The basic interface looks like this:
| trait Parsing { |
| import LibUV._,HttpParser._ |
| val requests:mutable.Map[Long,RequestState] |
| |
| def handleRequest(id:Long,handle:TCPHandle,request:RequestState):Unit |
| |
| type ConnectionState = CStruct3[Long,TCPHandle,Parser] |
| |
| val HTTP_REQUEST = 0 |
| val HTTP_RESPONSE = 1 |
| val HTTP_BOTH = 2 |
Now, we just need to implement the actual callbacks. The first callback to be executed for any request is the onURL callback. We’ll use that to initialize the RequestState with its method and URL (since these will be called from a libuv on_read callback, we can rely on the ConnectionState already being populated).

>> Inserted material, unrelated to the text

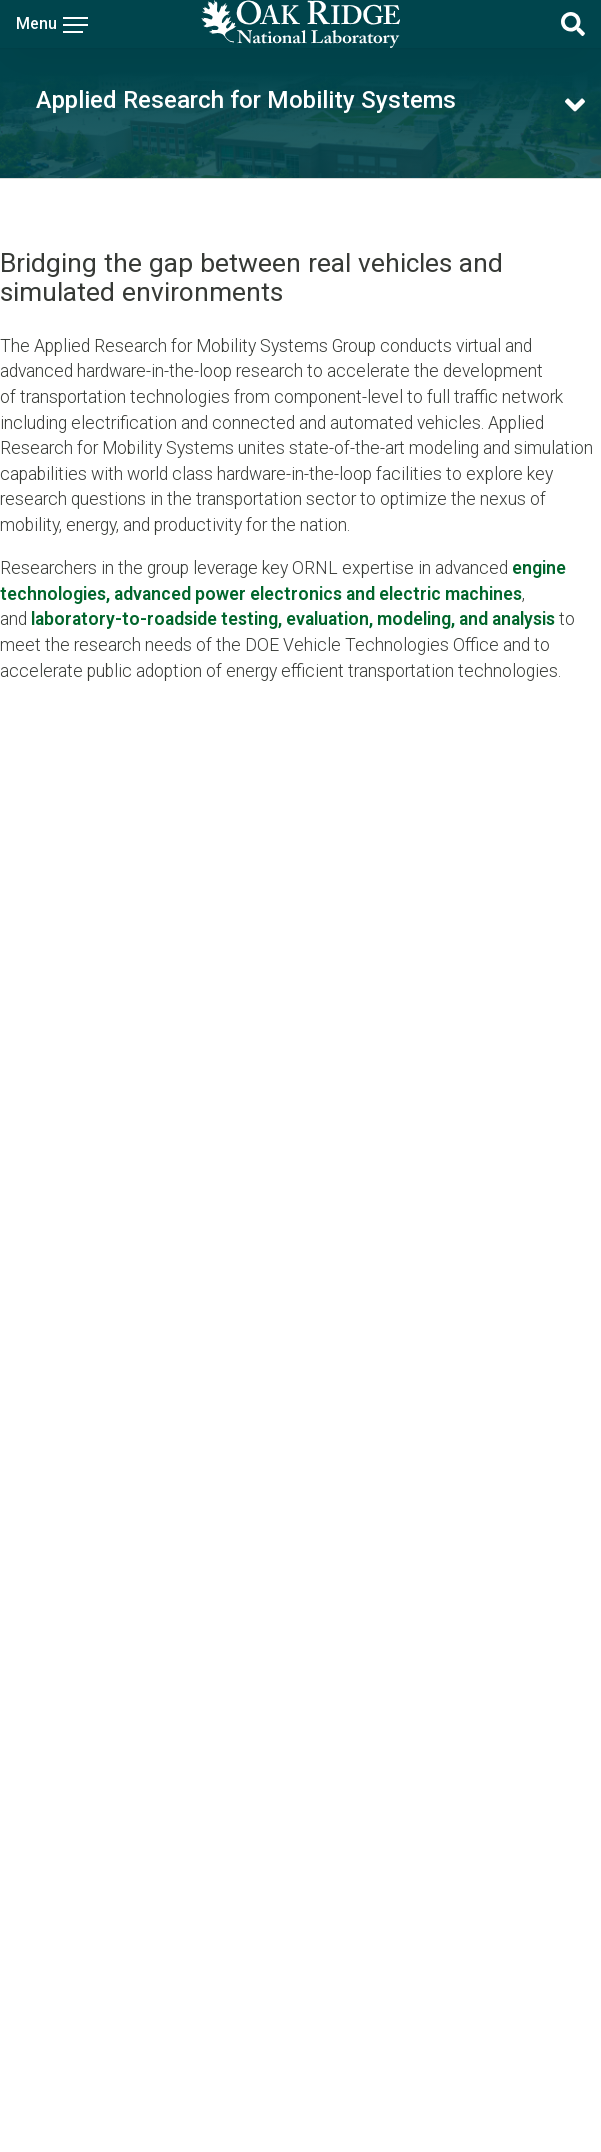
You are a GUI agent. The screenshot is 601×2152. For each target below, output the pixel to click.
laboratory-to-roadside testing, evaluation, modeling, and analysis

| def onURL(p:Ptr[Parser],data:CString,len:Long):Int = { |
| val state = (p._8).asInstanceOf[Ptr[ConnectionState]] |
| val message_id = state._1 |
| val url = bytesToString(data,len) |
| println(s"got url: $url") |
| val m = p._6 |
| val method = fromCString(http_method_str(m)) |
| println(s"method: $method ($m)") |
| requests(message_id) = RequestState(url,method) |
| 0 |
| } |
The tricky part is header parsing. We can receive any number of headers, but we’ll always alternate between keys and values. But http-parser can call onValue twice in a row in some circumstances, such as when a buffer boundary falls in the middle of a header line. As a result, we’ll need to keep track of whether we last saw a header key or value, and what that value was, so we can know how to update our Map of headers as we receive each component, like so:
| def onHeaderKey(p:Ptr[Parser],data:CString,len:Long):Int = { |
| val state = (p._8).asInstanceOf[Ptr[ConnectionState]] |
| val message_id = state._1 |
| val request = requests(message_id) |
| |
| val k = bytesToString(data,len) |
| request.lastHeader = k |
| requests(message_id) = request |
| 0 |
| } |
| |
| def onHeaderValue(p:Ptr[Parser],data:CString,len:Long):Int = { |
| val state = (p._8).asInstanceOf[Ptr[ConnectionState]] |
| val message_id = state._1 |
| val request = requests(message_id) |
| |
| val v = bytesToString(data,len) |
| request.headerMap(request.lastHeader) = v |
| requests(message_id) = request |
| 0 |
| } |
And likewise, if we have a POST, PUT, or other HTTP request with a body, we can append that content to our state like so:
| def onBody(p:Ptr[Parser],data:CString,len:Long):Int = { |
| val state = (p._8).asInstanceOf[Ptr[ConnectionState]] |
| val message_id = state._1 |
| val request = requests(message_id) |
| |
| val b = bytesToString(data,len) |
| request.body += b |
| requests(message_id) = request |
| 0 |
| } |
Finally, once the method is complete, we can finalize it and pass it on to the actual server implementation via the handleRequest interface (which we’ll implement shortly):
| def onMessageComplete(p:Ptr[Parser]):Int = { |
| val state = (p._8).asInstanceOf[Ptr[ConnectionState]] |
| val message_id = state._1 |
| val tcpHandle = state._2 |
| val request = requests(message_id) |
| handleRequest(message_id,tcpHandle,request) |
| 0 |
| } |
| } |
| |
| @link("http_parser") |
| @extern |
| object HttpParser { |
| type Parser = CStruct8[ |
| Long, // private data |
| Long, // private data |
| UShort, // major version |
| UShort, // minor version |
| UShort, // status (request only) |
| CChar, // method |
| CChar, // Error (last bit upgrade) |
| Ptr[Byte] // user data |
| ] |
| |
| |
| type HttpCB = CFuncPtr1[Ptr[Parser],Int] |
| type HttpDataCB = CFuncPtr3[Ptr[Parser],CString,Long,Int] |
| |
| type ParserSettings = CStruct8[ |
| HttpCB, // on_message_begin |
| HttpDataCB, // on_url |
| HttpDataCB, // on_status |
| HttpDataCB, // on_header_field |
| HttpDataCB, // on_header_value |
| HttpCB, // on_headers_complete |
| HttpDataCB, // on_body |
| HttpCB // on_message_complete |
| ] |
| |
| def http_parser_init(p:Ptr[Parser],parser_type:Int):Unit = extern |
| def http_parser_settings_init(s:Ptr[ParserSettings]):Unit = extern |
| def http_parser_execute(p:Ptr[Parser],s:Ptr[ParserSettings], |
| data:Ptr[Byte],len:Long):Long = extern |
| def http_method_str(method:CChar):CString = extern |
| } |
That’s it! With the skills we’ve developed over the course of this book, we can now integrate an external HTTP parser in less code that it took us to build one ourselves.